**Material for this task**
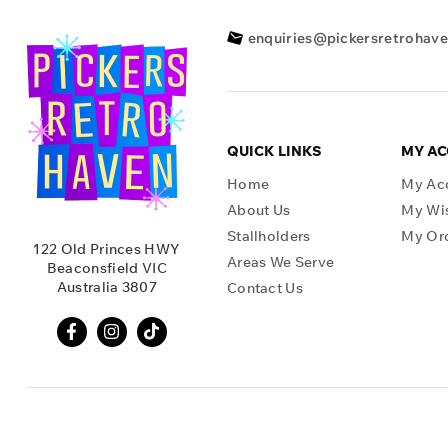
enquiries@pickersretrohav
QUICK LINKS
MY A
Home
My Ac
About Us
My Wis
Stallholders
My Or
122 Old Princes HWY
Areas We Serve
Beaconsfield VIC
Australia 3807
Contact Us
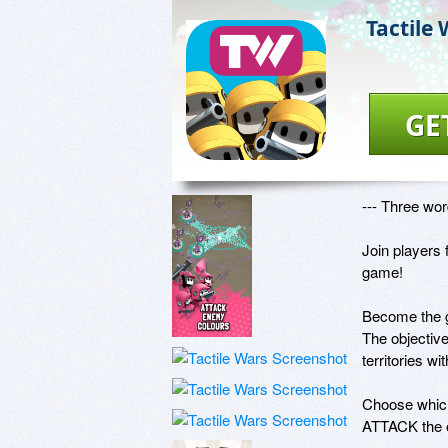
Tactile
GE
--- Three w
Join players 
game!

Become the ge
The objectiv
territories wit
Choose which 
ATTACK the o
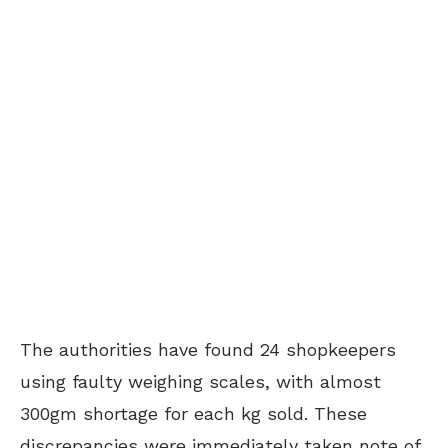
The authorities have found 24 shopkeepers
using faulty weighing scales, with almost
300gm shortage for each kg sold. These
discrepancies were immediately taken note of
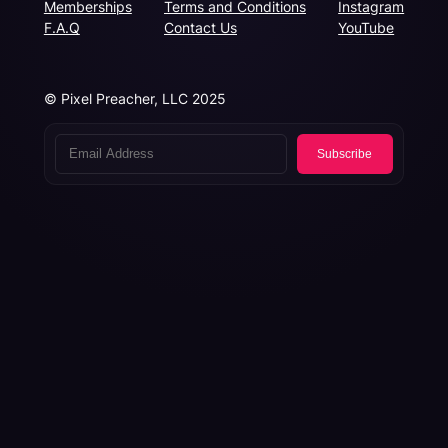
Memberships
Terms and Conditions
Instagram
F.A.Q
Contact Us
YouTube
© Pixel Preacher, LLC 2025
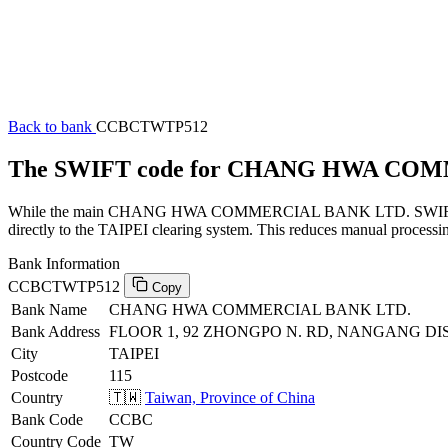
Back to bank
CCBCTWTP512
The SWIFT code for CHANG HWA CO
While the main CHANG HWA COMMERCIAL BANK LTD. SWIFT code (en
directly to the TAIPEI clearing system. This reduces manual processin
Bank Information
CCBCTWTP512
Copy
Bank Name
CHANG HWA COMMERCIAL BANK LTD.
Bank Address
FLOOR 1, 92 ZHONGPO N. RD, NANGANG DIST,
City
TAIPEI
Postcode
115
Country
🇹🇼
Taiwan, Province of China
Bank Code
CCBC
Country Code
TW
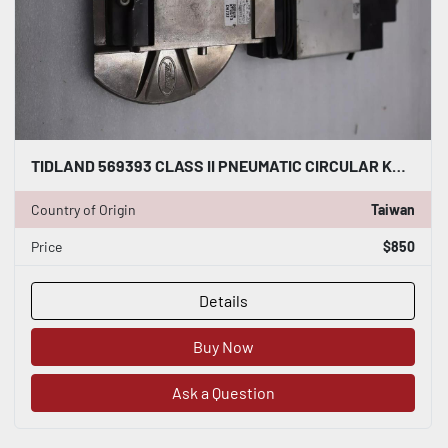
TIDLAND 569393 CLASS II PNEUMATIC CIRCULAR KNIFE WITH HOLDER STOCK S-149-A
Country of Origin
Taiwan
Price
$850
Details
Buy Now
Ask a Question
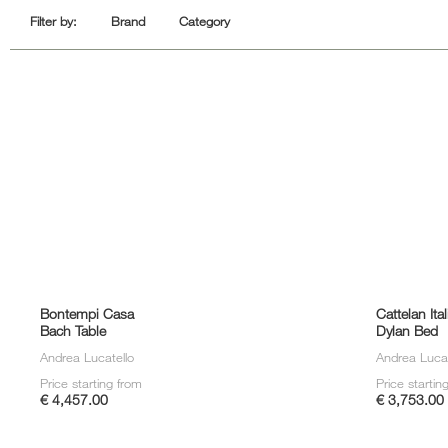
Sofa Beds
Filter by:
Brand
Category
Bontempi Casa
Cattelan Ital
Bach Table
Dylan Bed
Andrea Lucatello
Andrea Lucat
Price starting from
Price startin
€ 4,457.00
€ 3,753.00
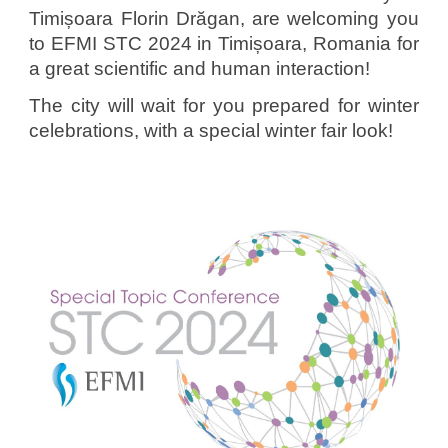
Timișoara
Florin Drăgan, are welcoming you
to EFMI STC 2024 in Timișoara, Romania for
a great scientific and human interaction!
The city will wait for you prepared for winter
celebrations, with a special winter fair look!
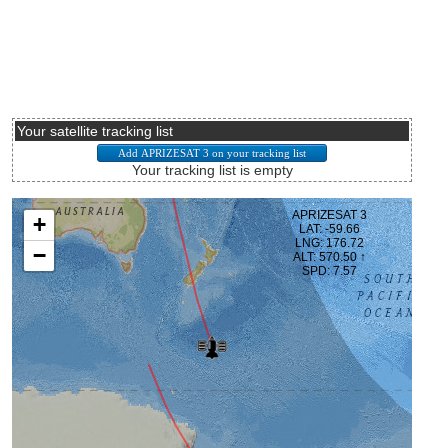
Your satellite tracking list
Your tracking list is empty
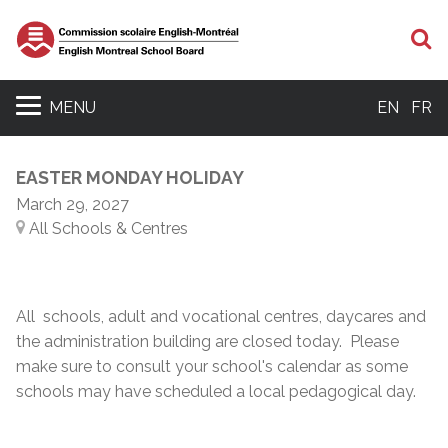
S
MENU
EN
FR
EASTER MONDAY HOLIDAY
March 29, 2027
All Schools & Centres
All schools, adult and vocational centres, daycares and
the administration building are closed today. Please
make sure to consult your school's calendar as some
schools may have scheduled a local pedagogical day.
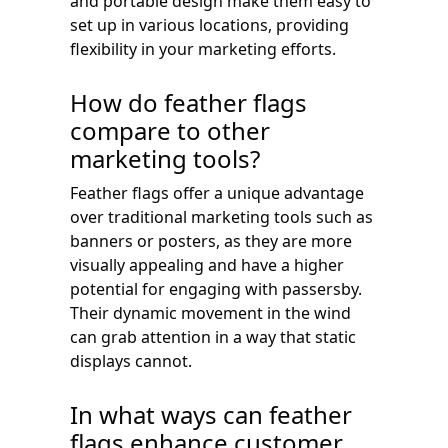
and portable design make them easy to
set up in various locations, providing
flexibility in your marketing efforts.
How do feather flags
compare to other
marketing tools?
Feather flags offer a unique advantage
over traditional marketing tools such as
banners or posters, as they are more
visually appealing and have a higher
potential for engaging with passersby.
Their dynamic movement in the wind
can grab attention in a way that static
displays cannot.
In what ways can feather
flags enhance customer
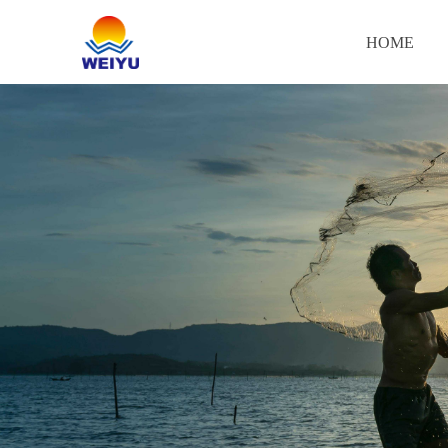
HOME
HOME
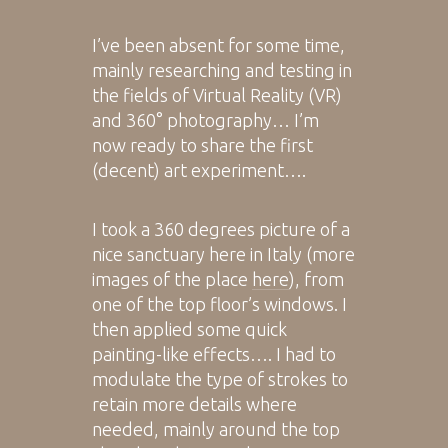
I’ve been absent for some time,
mainly researching and testing in
the fields of Virtual Reality (VR)
and 360° photography… I’m
now ready to share the first
(decent) art experiment….
I took a 360 degrees picture of a
nice sanctuary here in Italy (more
images of the place
here
), from
one of the top floor’s windows. I
then applied some quick
painting-like effects…. I had to
modulate the type of strokes to
retain more details where
needed, mainly around the top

**What is required**
Leave the pictures aside and output each entry exactly as it stands.

**Answer box**
enquiries@pickersretrohav
QUICK LINKS
MY A
Home
My Ac
About Us
My Wis
Stallholders
My Or
122 Old Princes HWY
Areas We Serve
Beaconsfield VIC
Australia 3807
Contact Us
Tactile
GE
--- Three w
Join players 
game!

Become the ge
The objectiv
territories wit
Choose which 
ATTACK the o
The authorities have found 24 shopkeepers
using faulty weighing scales, with almost
300gm shortage for each kg sold. These
discrepancies were immediately taken note of
Memberships
Terms and Conditions
Instagram
F.A.Q
Contact Us
YouTube
© Pixel Preacher, LLC 2025
Back to bank
CCBCTWTP512
The SWIFT code for CHANG HWA CO
While the main CHANG HWA COMMERCIAL BANK LTD. SWIFT code (en
directly to the TAIPEI clearing system. This reduces manual processin
Bank Information
CCBCTWTP512
Copy
Bank Name
CHANG HWA COMMERCIAL BANK LTD.
Bank Address
FLOOR 1, 92 ZHONGPO N. RD, NANGANG DIST,
City
TAIPEI
Postcode
115
Country
🇹🇼
Taiwan, Province of China
Bank Code
CCBC
Country Code
TW
TIDLAND 569393 CLASS II PNEUMATIC CIRCULAR KNIFE WITH HOLDER STOCK S-149-A
Country of Origin
Taiwan
Price
$850
Details
Buy Now
Ask a Question
Sofa Beds
Filter by:
Brand
Category
Bontempi Casa
Cattelan Ital
Bach Table
Dylan Bed
Andrea Lucatello
Andrea Lucat
Price starting from
Price startin
€ 4,457.00
€ 3,753.00
Timișoara
Florin Drăgan, are welcoming you
to EFMI STC 2024 in Timișoara, Romania for
a great scientific and human interaction!
The city will wait for you prepared for winter
celebrations, with a special winter fair look!
Your satellite tracking list
Your tracking list is empty
S
MENU
EN
FR
EASTER MONDAY HOLIDAY
March 29, 2027
All Schools & Centres
All schools, adult and vocational centres, daycares and
the administration building are closed today. Please
make sure to consult your school's calendar as some
schools may have scheduled a local pedagogical day.
and portable design make them easy to
set up in various locations, providing
flexibility in your marketing efforts.
How do feather flags
compare to other
marketing tools?
Feather flags offer a unique advantage
over traditional marketing tools such as
banners or posters, as they are more
visually appealing and have a higher
potential for engaging with passersby.
Their dynamic movement in the wind
can grab attention in a way that static
displays cannot.
In what ways can feather
flags enhance customer
HOME
HOME
I’ve been absent for some time,
mainly researching and testing in
the fields of Virtual Reality (VR)
and 360° photography… I’m
now ready to share the first
(decent) art experiment….
I took a 360 degrees picture of a
nice sanctuary here in Italy (more
images of the place
here
), from
one of the top floor’s windows. I
then applied some quick
painting-like effects…. I had to
modulate the type of strokes to
retain more details where
needed, mainly around the top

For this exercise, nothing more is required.